This is an extremely short book, only four chapters long. In some ways it reminded me of the Book of Job, since it’s a single story with more developed individual characters. For the first time, this is really a more focused story about family love and loyalty; goodness on the scale of individuals.

It was a much appreciated palate cleanser from the previous few books.

In this story, Naomi was a married woman with two adult sons who had each married. Over time, though, both her husband and her two sons died. While she directs both of her daughters-in-law to return to their families as being better able to care for the widowed women, one of them, Ruth, insisted on staying with Naomi.

Where you go, I will go: where you lodge; I will lodge; your people shall be my people; and your God my God — Ruth 1:16

I had known this quote, of course, but it had always seemed the epitome of romantic and I’d assumed it was spoken by a woman to her husband or lover. I’m actually rather pleased to discover that it is spoken by the widowed Ruth to her mother-in-law. This isn’t about marriage, it’s about found family.

Naomi returns to her homeland accompanied by Ruth but are poor beggers. They work together to identify and then seduce for Ruth a new husband, so that Naomi can have an heir and Ruth can have a household. And they succeed in finding a nice older man who is both wealthy and kind (and flattered at being approached by a younger woman.)

And they all live happily after.

It was nice.

Summary: Widowed Ruth follows her mother-in-law Naomi home to a strange land and, with Naomi’s assistance, finds a kind and wealthy second husband to take care of them both.

Moral: Loyalty and kindness can pay off in a happy ending.

Next up: Samuel 1

The Bible: Judges

So in Deuteronomy I complained about how Moses gave this lecture about how the people of Israel would betray the Lord and be punished for their sins, etc, and it really irritated me. Well, here’s the start of all the crap that’s going to happen to them, and sure enough it’s pretty thoroughly their own fault. Once more, I am reminded of Game of Thrones (a show that I actually don’t watch, but keep up-to-date on via summaries) in the way a bunch of unpleasant people wander around doing awful things to one another.

Plus, this should probably have an NC-17 rating, and more likely just be banned, because it is gruesome. And while previous books have been all pro-genocide, this one is pretty pro-rape.

Four nations* were left alive in order to provide a lesson in warfare to the generations of Israelites, and thus we have a timeline made up of conquerings and rebellions, covering the various “Judges” of Israel. There is no particular explanation of how a Judge is chosen or found, and very little information on some of them. (Footnotes mark the six who actually got stories.)

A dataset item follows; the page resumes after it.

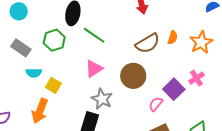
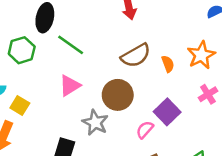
orange semicircle: (173, 38) -> (168, 64), moved, turned -40
pink cross: (196, 78) -> (208, 94), moved
gray star: (102, 99) -> (95, 123), moved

Bad guy: King Cushanrishathaim of Aram-naharaim conquered for 8 years
Judge: Othniel son of Kenaz judged for 40 years
Bad guy: Eglon of Moab conquered for 18 years
Judge: Ehud son of Gera, the Benjamite judged for 80 years**
Judge: Shamgar son of Anath judged (killed 600 Philistines)
Bad guy: King Jabin of Canaan conquered for 20 years
Judge: Deborah wife of Lappidoth judged for 40 years***
Bad guy (nation): Midian conquered for 7 years
Judge: Gideon, called Jerubbaal, son of Joash judged for 40 years****
(Judge? Bad guy?): Abimelech son of Jerubbaal, conquered? judged? for 3 years+
Judge: Tola son of Puah son of Dodo judged for 23 years
Judge: Jair the Gileadite judged for 22 years
Bad guy (nation): Philistines and Ammonites conquered for 18 years
Judge: Jephthah the Gileadite, bastard son of Gilead judged for 6 years ++
Judge: Ibzan of Bethlehem judged for 7 years
Judge: Elon the Zebulunite judged for 10 years
Judge: Abdon son of Hillel judged for 8 years
Bad guy: Philistines conquered for 40 years
Judge: Samson judged for 20 years +++

After Samson we trail off away from judges and get a random story about Micah who gets wealthy in chapter 17 and then gets it stolen away from him by a bunch of other Israelites in chapter 18.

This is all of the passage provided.